そして電による裁判が開廷して、最初に言い渡された言葉がこれである。
「開廷の言葉が遺言を聞いている件について説明願いたい」
「I am the lawナノデス」
「うぉー三権分立してねぇー」
裁判構図はこうだ。
被告人の有明誠。罪状わいせつ行為。
裁判長兼憲兵兼検察兼立法府兼行政(法務省・刑執行)の駆逐艦電。
先ほど女の子の辱めについは『女の敵』として死刑に処すると立法府の電が制定し、検察の電は死刑を求刑している。

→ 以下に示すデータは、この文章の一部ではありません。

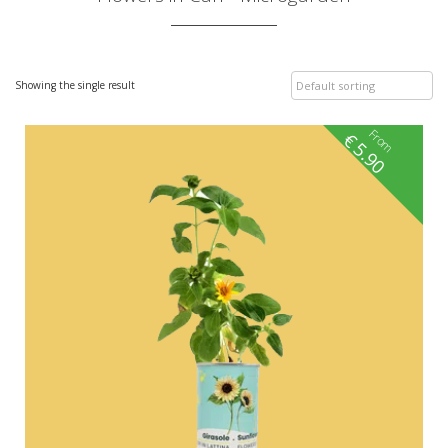
Showing the single result
From
€
5.90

そして、被害者兼あまりにも有明が可哀そうだったので弁護人となったのが航巡鈴谷。
「あのぉーさっきのは私が足滑ったのがわるかったんで無罪ってことには..」
「ならないのです」
もはや被害者の意思すらこの裁判には反映されないようだ。
鈴谷も何を言ったらよくわからなくなり、訪れた静寂。
それを打ち破るように有明が意を決っして発言を求めた。
「電裁判長っ!」
「発言を許可するのです」
「・・・この場をお借りして謝罪します!事故とはいえ、申し訳ありませんでしたっ」
有明は鈴谷の前で土下座をした。
いきなりの土下座に鈴谷は困惑する。
しかし
「有明ちゃーん?ちょっと頭が高いのではないです?土下座はもう少し地面に頭を擦り付けるものだと思うのです~」
と電は容赦無い。
「はっはっ電様~」
と電に言われた通りに地面に頭を擦りつける有明。
もはや被害者なのに鈴谷は2人の空気に付いていけず、「あぅぅ..」と置いてきぼりになっていた。
* * * * *
暦上では『弥生』に突入して二週間ほどが経過した。
「ちゅんちゅんちゅん」と海の鳥・ゆりかもめがさえずりだしたある日の朝。
ポーンペン先遣隊仮官舎兼仮庁舎のバスに設置されていたFAXも「ピーヒャラヒャラヒャラ、ピー」とさえずっていた。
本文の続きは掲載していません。